> **PROBLEM DETAILS**
Your answer should consist of the lines in the following data that contain "phong".

> **DATASET EXCERPTS**
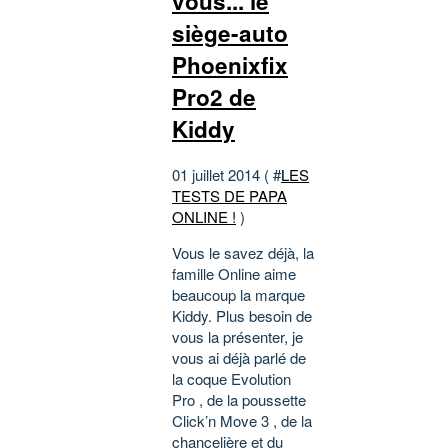
vous... le
siège-auto
Phoenixfix
Pro2 de
Kiddy
01 juillet 2014 ( #
LES
TESTS DE PAPA
ONLINE !
)
Vous le savez déjà, la
famille Online aime
beaucoup la marque
Kiddy. Plus besoin de
vous la présenter, je
vous ai déjà parlé de
la coque Evolution
Pro , de la poussette
Click’n Move 3 , de la
chancelière et du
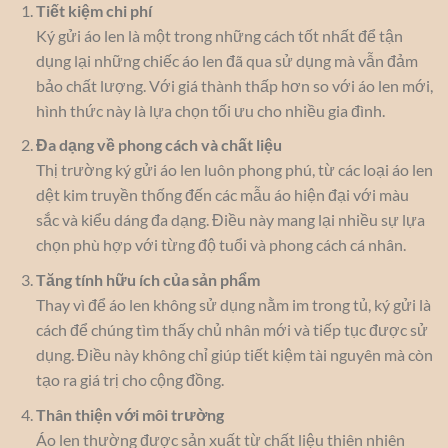
Tiết kiệm chi phí
Ký gửi áo len là một trong những cách tốt nhất để tận
dụng lại những chiếc áo len đã qua sử dụng mà vẫn đảm
bảo chất lượng. Với giá thành thấp hơn so với áo len mới,
hình thức này là lựa chọn tối ưu cho nhiều gia đình.
Đa dạng về phong cách và chất liệu
Thị trường ký gửi áo len luôn phong phú, từ các loại áo len
dệt kim truyền thống đến các mẫu áo hiện đại với màu
sắc và kiểu dáng đa dạng. Điều này mang lại nhiều sự lựa
chọn phù hợp với từng độ tuổi và phong cách cá nhân.
Tăng tính hữu ích của sản phẩm
Thay vì để áo len không sử dụng nằm im trong tủ, ký gửi là
cách để chúng tìm thấy chủ nhân mới và tiếp tục được sử
dụng. Điều này không chỉ giúp tiết kiệm tài nguyên mà còn
tạo ra giá trị cho cộng đồng.
Thân thiện với môi trường
Áo len thường được sản xuất từ chất liệu thiên nhiên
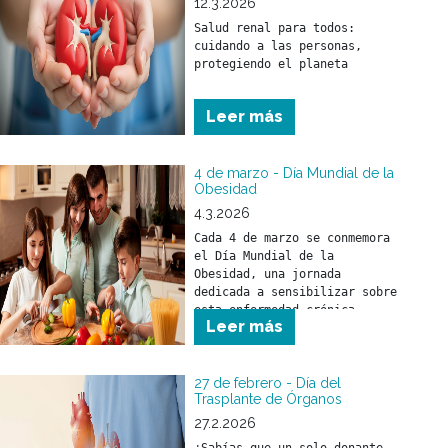
12.3.2026
Salud renal para todos: 
cuidando a las personas, 
Leer más
4 de marzo - Día Mundial de la
Obesidad
4.3.2026
Cada 4 de marzo se conmemora 
el Día Mundial de la 
Obesidad, una jornada 
dedicada a sensibilizar sobre 
esta enfermedad crónica, 
Leer más
compleja y creciente que 
afecta a cientos de millones 
de personas en todo el mundo.
27 de febrero - Día del
Trasplante de Órganos
27.2.2026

> **WRITTEN REPLY**
Đa dạng về phong cách và chất liệu
Thị trường ký gửi áo len luôn phong phú, từ các loại áo len
chọn phù hợp với từng độ tuổi và phong cách cá nhân.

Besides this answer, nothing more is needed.